This prediction predicts closer to 50 percent.

Of course, no one listened back in 2004.

Yeah, me.

;)

LEX

Animus
12-27-2008, 05:07 PM
Yup, we haven't seen the bottom of anything.

Softy
12-27-2008, 05:47 PM
Nope. Sell now, if you can. I predict the bottom will be closer to zero than to 50%. Right now you can still get enough for California real estate to enable you to move somewhere else and pay cash for a nicer property. Of course you lose proximity to the media industry. But when everything declines to the bottom, that isn't going to be of any value anyway.

The Guru
12-27-2008, 06:38 PM
Next good 'quake is going to shake it into the Pacific like a dog shaking off a bad case of fleas so this discussion is moot. :D

dcwave
12-27-2008, 06:47 PM
Excellent. Almost time to go shopping!

Daryl
12-27-2008, 07:02 PM
Excellent. Almost time to go shopping!

Just what I was thinking. :>)

D

LEX
12-27-2008, 07:18 PM
Nope. Sell now, if you can. I predict the bottom will be closer to zero than to 50%. Right now you can still get enough for California real estate to enable you to move somewhere else and pay cash for a nicer property. Of course you lose proximity to the media industry. But when everything declines to the bottom, that isn't going to be of any value anyway.

It is hard to sell. Moderately priced houses, even at appraisal value are sitting, unsold.

There was a story about a guy who had to relocate to NY. His house sat on the market for 1 year, at 360k.
He dropped it to 320k. Still unsold.

Finally, he sold the house at 250k. Far below the value of the appraisal.

It will be worse that what happened in the late 80's here. All gains made, and then some will be lost here.

I have been trying to tell people for years.

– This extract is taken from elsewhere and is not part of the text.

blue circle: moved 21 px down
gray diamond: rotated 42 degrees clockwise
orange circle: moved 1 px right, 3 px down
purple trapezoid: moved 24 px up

And the subprimes aren't done yet either. There are still many out there with resets happening in 2009, 10, and 11.

LEX

Jonesy
12-27-2008, 07:39 PM
We have the opposite problem in Australia, not enough houses, rental availability in Sydney at a few percent, and house prices have risen to the point of ruining our society. One of the big costs of this is the destruction of small business - whereas once a person could rent a shop or basic premises and run a small business, now it is so expensive that all of the small shops, studios, art shops, book stores, clothing shops, the things that make it interesting to live in a city are disappearing and being replaced by generic chain operations.

When I was working in Detroit in 2007 I was stunned at the number of city blocks that I saw with no-one living there at all. Strange how it always seems to be one extreme or the other...

kdm
12-27-2008, 09:12 PM
None of this will change until societies get over the greed factor of trying to make more and more and more and more in general. I hear people talking about wanting their house values to continue to climb, but none of them seem to realize how much that "value" costs them in general cost of living, or just how impossible that concept is. Continual increase in value simply means decrease in value of your currency and economy in the long term. People live in the short term and ignore the long term consequences which usually far outweigh any short term gains.

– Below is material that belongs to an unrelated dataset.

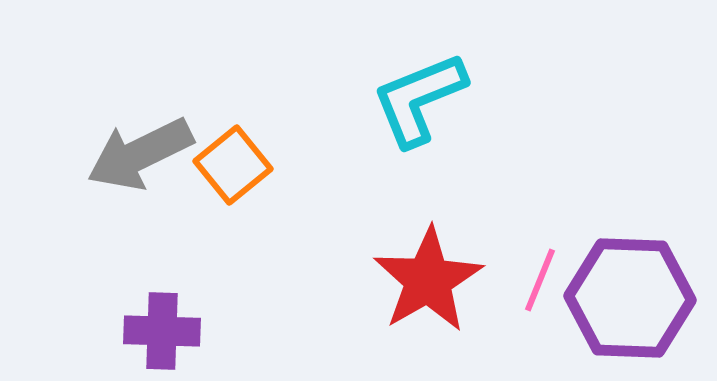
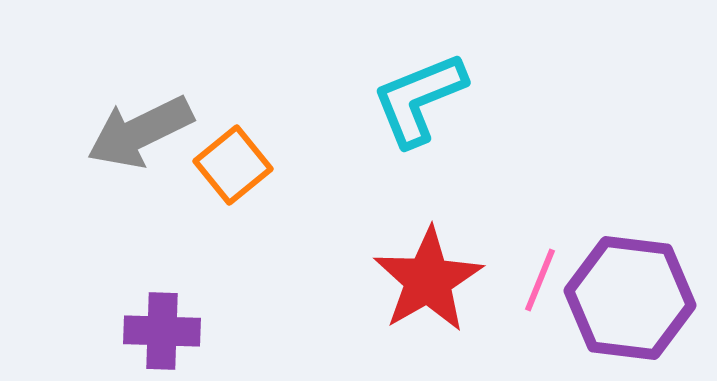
gray arrow: moved 22 px up
purple hexagon: rotated 5 degrees clockwise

The housing market here has been rabidly overheated for a decade or more now - esp. in California. The piper is calling in the debt now. The same goes for the rest of the economy - enough making money off of the idea of everything always increasing in value - there has to be a ceiling and here it is, though I fear this isn't the real ceiling where economies start crumbling permanently with hyper inflation (death of our/your currencies that effectively force the economy to rebuild from scratch, with massive poverty resulting).

Here Christmas sales were 21% lower than last year.... my question is "so?". Maybe sales have been 25% above what the country should be spending for the past 5-10 years. Especially if it were thinking more wisely to begin with. The whole mentality of unchecked, unlimited growth is the most ridiculous and arrogant economic concept ever.

Reality is all this is. The last 10 years were the fantasy land. I told friends the same things Lex did about the same time frame.

No one listens to us Lex. We could fix this crap, even now. :-/

To put a somewhat positive, proactive cap on my post, I would suggest that we all learn from this and do the opposite - live with a long term future and consequences in mind. The next house I buy I plan to be my last, just as my parents and their parents did - live to have a fulfilling life, not just to keep earning more. You can't take it with you anyway....

Captain Caveman
12-27-2008, 11:45 PM
This housing bubble wouldn't have happened in the first place if house prices were included in inflation figures.

It's rediculous that the £2 per month spent on butter has been included, but the massively inflated cost of new mortgages at least doubling in the last 10 years from around £600 to £1200 per month (based on average house prices) has not been. After paying council tax, someone with the a statistically average salary with a mortgage for the value of an average house is left with £200 per month to get to work, pay bills, buy food and live. With an average detached house in the UK, Mr Average would actually be out of pocket -£600 before paying anything.

The ironic thing is that over the last couple of years in the UK the government has been appealing to employers not to increase wages to control inflation. If interest rates had been raised years ago to control the housing market then there wouldn't be an issue today - if only house prices were included in inflation figures.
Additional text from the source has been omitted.